From a time when Panini wasn't a posh toasted Italian sandwich. Smash Hits, 1978-2006. "Killed by the Internet" they're saying. Me, I blame Kate Thornton.

01 February 2006

Baby book


Proof I was born. Proof I am a Scouser.

I was apparently 7lbs 14oz at birth. I'm a shade over that now.

My dad was late to the hospital on account of watching the first leg of the European cup tie between Everton and Panithinaikos at Goodison Park.

It ended 1-1 by the way.

Rhythm Method poster, 1992


The Rhythm Method was the second incarnation of the band I was in (bass guitar, vocals) at university in Aberystwyth.

We weren't that bad. Honest.

As a band, we were only ever paid in beer. We also had knickers thrown at us on a number of occasions (thanks, girls). Hopefully, somewhere I've got a photo of the band (although probably not in action).

This was the poster I knocked up by hand (this is in the days before DTP, remember - at least for me it was), which we plastered around town. Note "Beatles drum" hand-drawn logo.

The Bear really was the best pub ever - run by a Scotsman called Ian and his wife Sandra. American in style before chains like Hard Rock Cafe or Planet Hollywood made it corporate and nasty, they'd obviously spent a lot of time on the decor and furnishings. It was in a basement too, meaning that daylight was unlikely to impinge on a long drinking and eating session (Ian did cracking food there; particularly the barbecue sauce on the burgers).

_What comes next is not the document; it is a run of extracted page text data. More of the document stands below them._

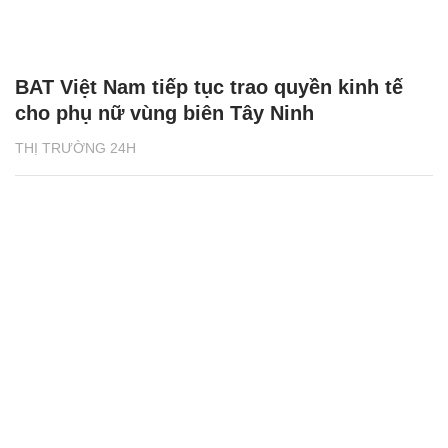
BAT Việt Nam tiếp tục trao quyền kinh tế
cho phụ nữ vùng biên Tây Ninh
THỊ TRƯỜNG 24H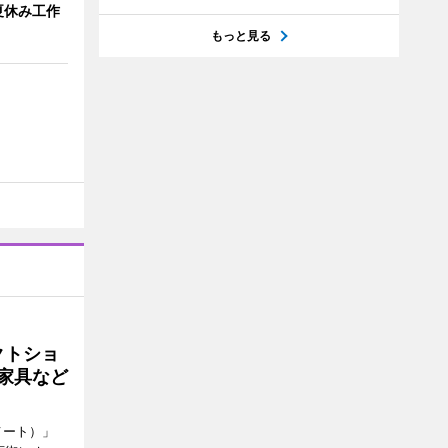
夏休み工作
もっと見る
クトショ
や家具など
メート）」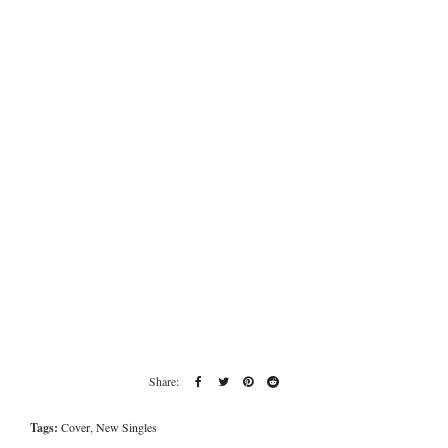
Tags:
Cover
,
New Singles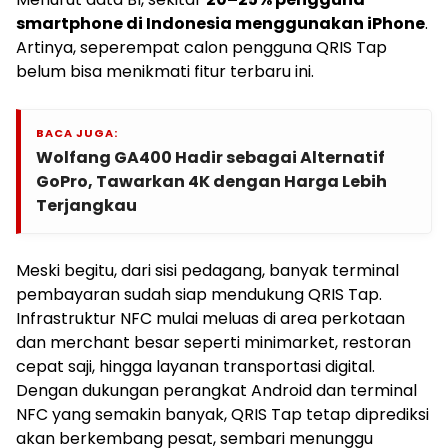
smartphone di Indonesia menggunakan iPhone
.
Artinya, seperempat calon pengguna QRIS Tap
belum bisa menikmati fitur terbaru ini.
BACA JUGA:
Wolfang GA400 Hadir sebagai Alternatif
GoPro, Tawarkan 4K dengan Harga Lebih
Terjangkau
Meski begitu, dari sisi pedagang, banyak terminal
pembayaran sudah siap mendukung QRIS Tap.
Infrastruktur NFC mulai meluas di area perkotaan
dan merchant besar seperti minimarket, restoran
cepat saji, hingga layanan transportasi digital.
Dengan dukungan perangkat Android dan terminal
NFC yang semakin banyak, QRIS Tap tetap diprediksi
akan berkembang pesat, sembari menunggu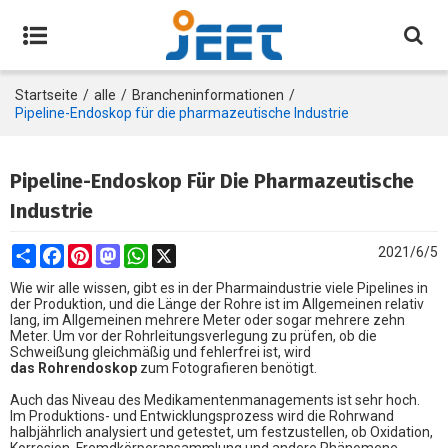
Startseite
/
alle
/
Brancheninformationen
/
Pipeline-Endoskop für die pharmazeutische Industrie
Pipeline-Endoskop Für Die Pharmazeutische
Industrie
Share
Facebook
Pinterest
Mastodon
WhatsApp
X
2021/6/5
Wie wir alle wissen, gibt es in der Pharmaindustrie viele Pipelines in
der Produktion, und die Länge der Rohre ist im Allgemeinen relativ
lang, im Allgemeinen mehrere Meter oder sogar mehrere zehn
Meter. Um vor der Rohrleitungsverlegung zu prüfen, ob die
Schweißung gleichmäßig und fehlerfrei ist, wird
das Rohrendoskop
zum Fotografieren benötigt.
Auch das Niveau des Medikamentenmanagements ist sehr hoch.
Im Produktions- und Entwicklungsprozess wird die Rohrwand
halbjährlich analysiert und getestet, um festzustellen, ob Oxidation,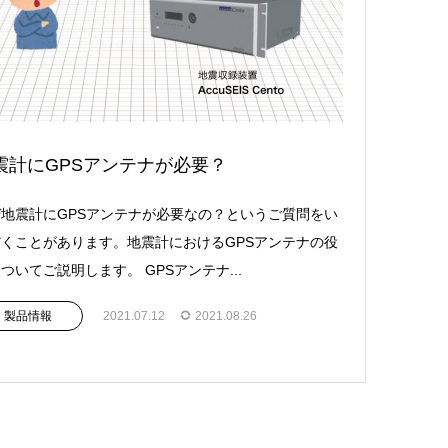
震計にGPSアンテナが必要？
地震計にGPSアンテナが必要なの？というご質問をい
くことがあります。地震計におけるGPSアンテナの役
ついてご説明します。 GPSアンテナ...
製品情報
2021.07.12
2021.08.26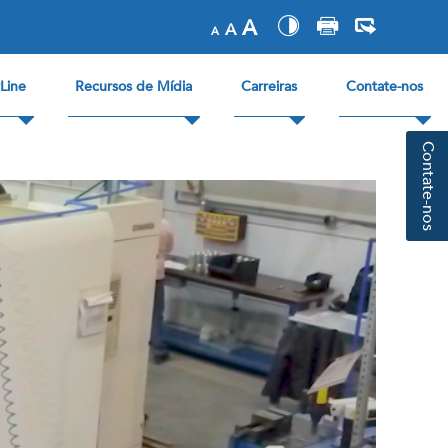
A
A
A
Line
Recursos de Mídia
Carreiras
Contate-nos
Contate-nos
s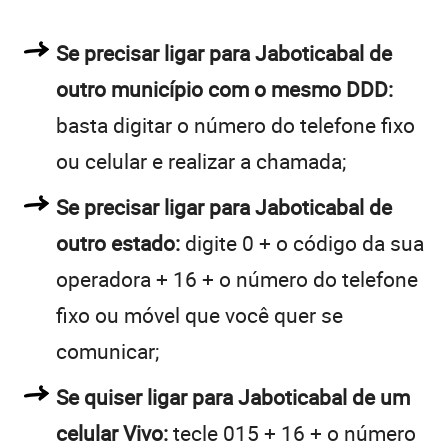
Se precisar ligar para Jaboticabal de
outro município com o mesmo DDD:
basta digitar o número do telefone fixo
ou celular e realizar a chamada;
Se precisar ligar para Jaboticabal de
outro estado:
digite 0 + o código da sua
operadora + 16 + o número do telefone
fixo ou móvel que você quer se
comunicar;
Se quiser ligar para Jaboticabal de um
celular Vivo:
tecle 015 + 16 + o número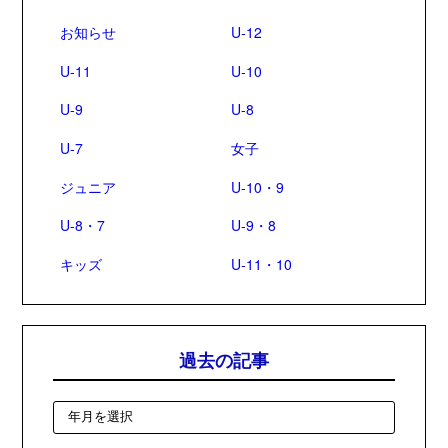
お知らせ
U-12
U-11
U-10
U-9
U-8
U-7
女子
ジュニア
U-10・9
U-8・7
U-9・8
キッズ
U-11・10
過去の記事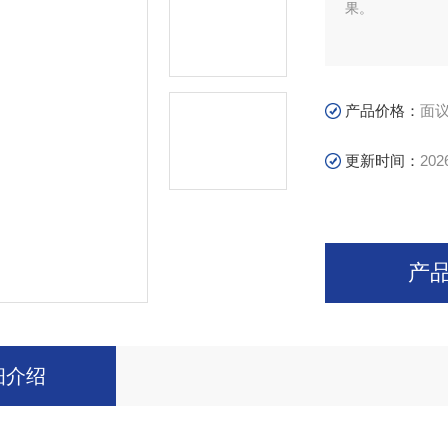
果。
产品价格：
面
更新时间：
202
产
细介绍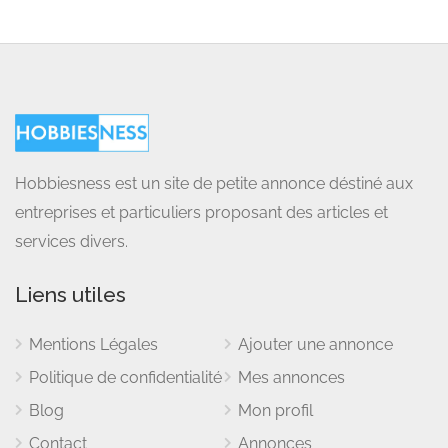
Hobbiesness est un site de petite annonce déstiné aux
entreprises et particuliers proposant des articles et
services divers.
Liens utiles
Mentions Légales
Ajouter une annonce
Politique de confidentialité
Mes annonces
Blog
Mon profil
Contact
Annonces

Adam, the drummer in the band, worked at the Bear for a while and also designed the logo for it, which was rendered in neon outside.

This gig, our last, went down quite well. A drunk crowd of blokes near the front started chanting "duvet!" towards the end. To this day I have no idea what that was about.

The party after-show was memorable for two things. 1) The porn that got stuck on the living room video back in our house. 2) Even though I was the only single member of the band, I didn't get so much as a snog from any of the women in the audience. Lesa Spence, you owe me!

Letter from Sarah (Innocent Piglets), 1988


Possibly the earliest documented evidence of the existence of the Innocent Piglets. This was written by Sarah, the singer, on the back of a photocard of Morrissey (hence the reference to him in the opening line).

This may have been written on the bus to or from a rehearsal or, alternatively, on a whim. Sarah used to save records for me at the Our Price where she worked and, in return, I used to hassle her about being in a band. I think, once, I even posted a horrible, emotionally blackmailing letter through her door in Preston, to try and keep her in the band. Bad me, bad bad me.